I can say that I am normally a mindful eater except for a few binges here and there. But that all changed following the birth of my daughter. For the first time in my life I faced a monster. No, not the cookie monster! The hunger monster!! And believe me when I say, it was nothing like I have ever witnessed before. I know all about hunger pangs but what I was feeling was much greater, much more intense. You would say: So, you’re hungry, you’re a new mom, just eat. Big deal! And I would eat, but since I was home pretty much all the time, lacking sleep, and craving adult time, I would do more than eat. I would eat mindlessly. Unconsciously. It started with eating past satiety to eating when not even hungry. Both of which are side effects of lack of sleep. So my three meals and one or two snacks turned into I don’t-know-how-many-snack-meals a day. Thankfully, most of them were homemade (thank you mom for that!) but included more than a healthy share of chocolate and meghleh*. They were delicious and energizing for a new mum, but munching on them mindlessly all day sure beats the health benefits.

Not much after that I came across motivational speaker Craig Harper‘s post on conscious eating. I don’t know why I had missed it before as it was written in 2010, but it sums it all up. So I rewrote the list and stuck it on the fridge.

For the first two weeks, I kept checking it out every time I opened the fridge or went to check the pantry. Later though, it became second nature. At times of real stress I just ask myself “Do I need it?” “Will this particular food nourish me and make me feel good now?” “Will it make me feel better later”?” “Will it satisfy my craving?” and if the answer is NO, I am most probably eating out of boredom.
Even if it’s a healthy, homemade snack; if I don’t need it at that particular moment, I should not be eating it. So I started getting busy around the house or working out to a favorite fitness DVD, practicing some yoga or plain and simple getting out of the house.

But sometimes, the answer is YES. “Yes, this not-so-healthy snack will satisfy my craving and if I have it now, I can go on with my day, not feeling deprived nor guilty”. So, I indulge and stop at that.

Here are some of the important points to keep in mind. You can check Harper’s article for further reading.

  • I will not eat food I don’t need.
  • I will not reward myself with food.
  • I will not medicate with food.
  • I will not allow situations, circumstances or other people to influence or dictate the way I eat.
  • I will not rationalise poor eating.
  • I will not lie to myself or others about my eating behaviours.
  • I will not eat in secret.
  • I will not allow my mind or emotions to sabotage my physical potential.
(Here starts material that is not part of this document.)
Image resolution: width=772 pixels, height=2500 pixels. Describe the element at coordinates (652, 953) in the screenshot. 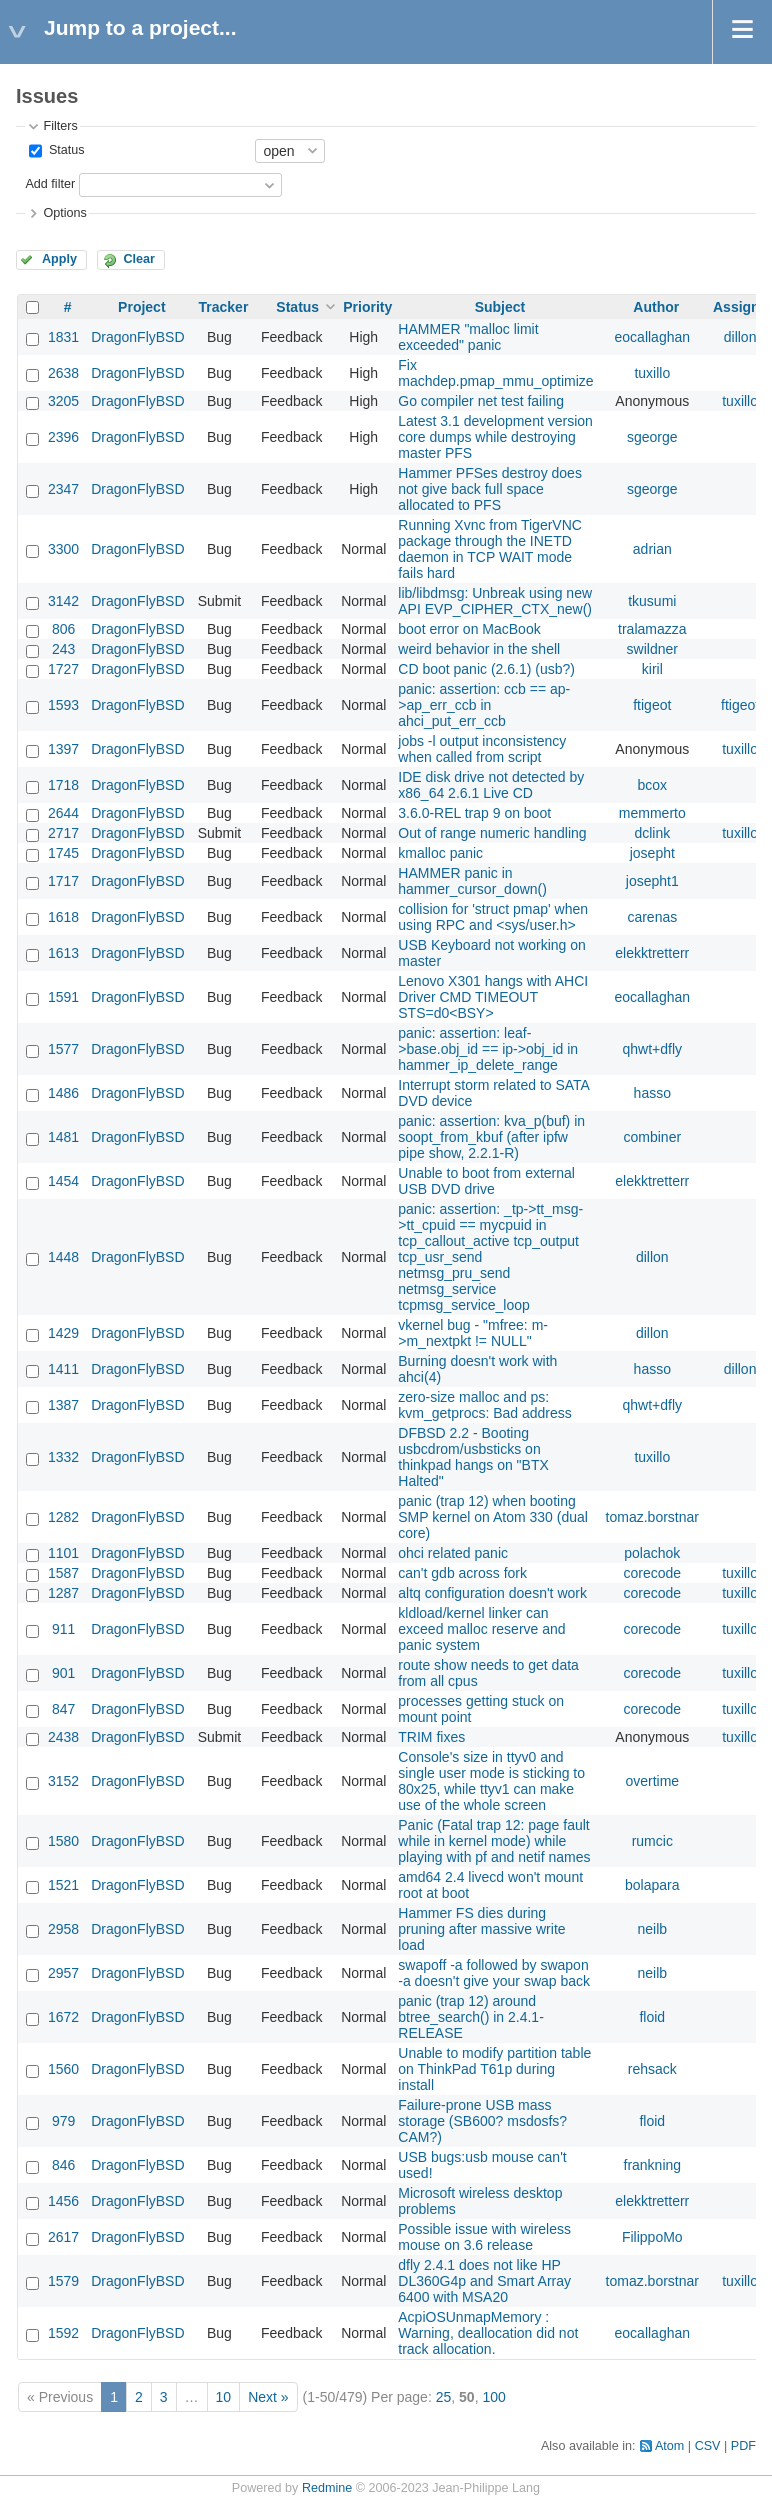 I see `elekktretterr` at that location.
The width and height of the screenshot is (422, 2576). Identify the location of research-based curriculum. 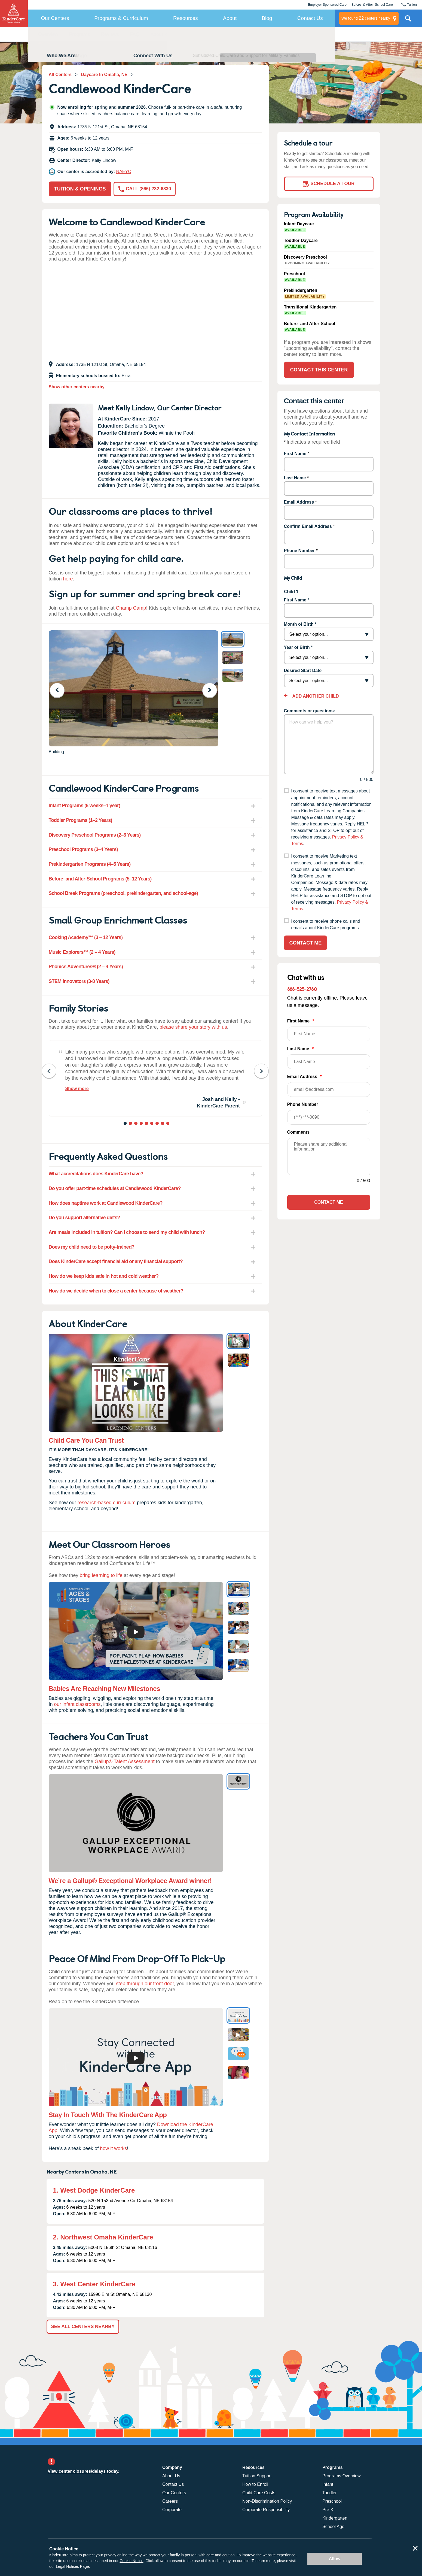 (107, 1502).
It takes time to become a conscious eater and stop abusing your body. It takes work to tame those unhealthy cravings. It takes effort to start loving your body and respecting it enough to stop feeding it junk. No one said it is easy but with conscious effort and practice, it is achievable.

*Meghleh (Arabic word for boiled) is a Lebanese dessert offered to guests when a baby is born. It consists of powdered rice with sugar, cinnamon and caraway stirred and boiled for an hour. Then it is scooped in individual bowls and refrigerated. When cold it is topped with shaved coconut and all sorts of nuts from pistachios to almonds, walnuts and raisins.
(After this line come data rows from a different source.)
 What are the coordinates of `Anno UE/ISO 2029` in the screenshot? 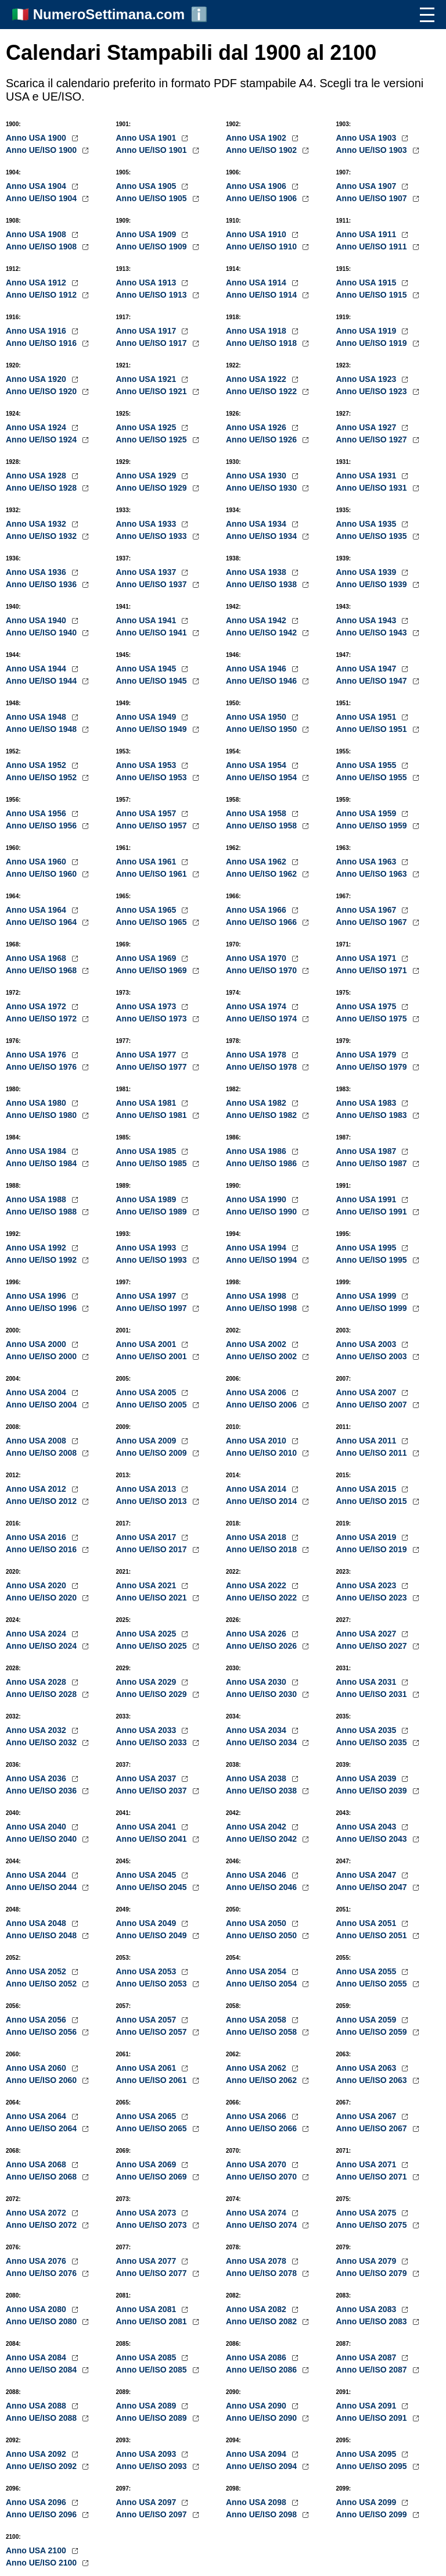 It's located at (152, 1694).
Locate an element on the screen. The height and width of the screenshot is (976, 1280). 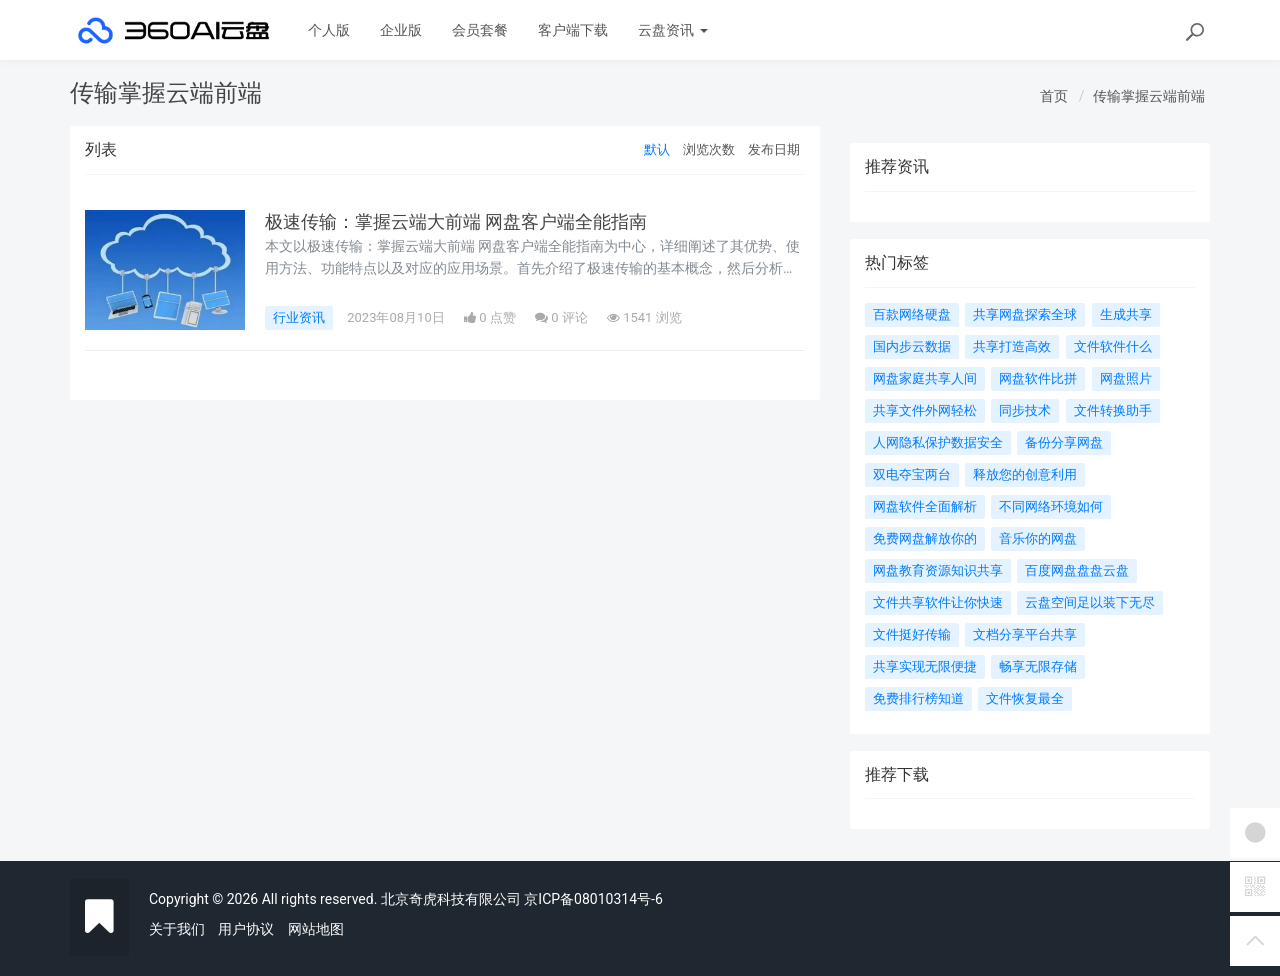 网站地图 is located at coordinates (316, 929). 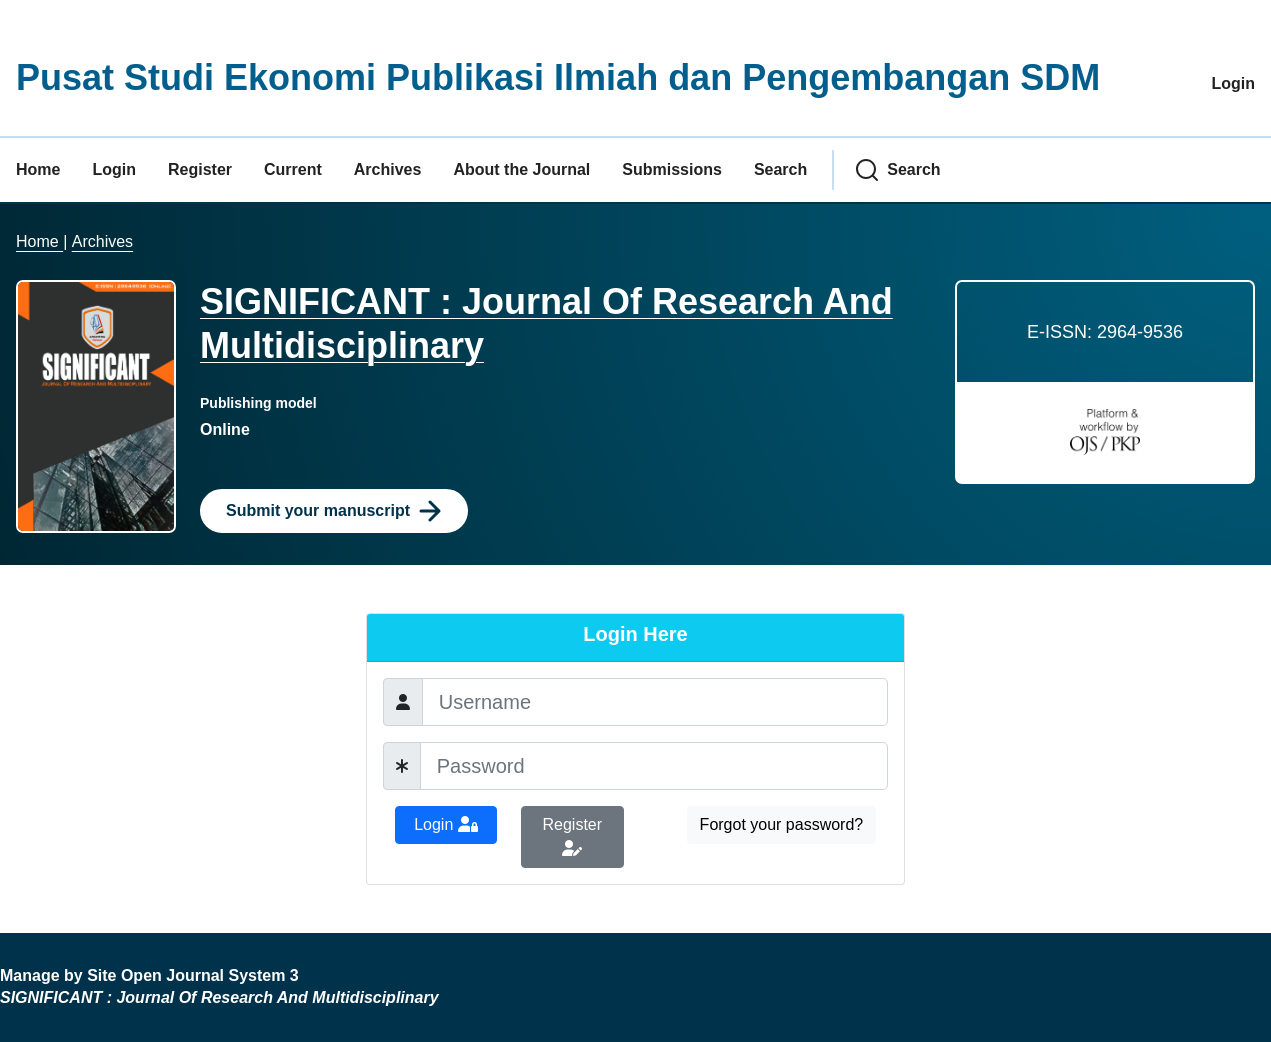 This screenshot has width=1271, height=1042. Describe the element at coordinates (38, 169) in the screenshot. I see `Home` at that location.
P.S. I wrote this post a year ago and never got to publish it. I was checking my drafts for NaBloPomo as I had run out of post ideas, and came across it. Of course, this here is an edited version, but I am amazed about how far I’ve come in my mindful eating journey. It really takes time and effort, but that peaceful mind-body-emotion relationship you’ll have is so worth it.

P.P.S.That piece of paper is still hanging on my fridge which is now on its way to France!

3 thoughts on “Conscious eating

  1. Thank you for sharing your posts again. This way I can catch up with them easily.

    It takes time and effort to get to this stage. I don’t think I’m ready for it.
    I swallowed a bag of chips that day in an attempt to relieve a panic attack and stress. It didn’t work. Should have thought twice before doing that.

    • Thank you so much Hisham for your comment, I’m glad you’re enjoying the posts. I felt the November ones didn’t get the exposure they needed. By the way, I guess you’re following my blog through WordPress, aren’t they appearing in your feed?

      Of course it takes a lot of time and effort, it didn’t come easily to me and sometimes there are slips but they are very rare now. And once you realize (remember from previous experience) that eating that bag of chips won’t remedy your situation, maybe you won’t reach out for it. The other important is not going through the guilt cycle that follows a binge, we all slip, it’s okay, let’s make a learning experience out of it and just move on. No guilt. :))

  2. This is such great advice to turn off the TV when you’re eating. Make mealtime a ritual experience, enjoy every chew, look at what you’re eating and envelope how it makes you feel.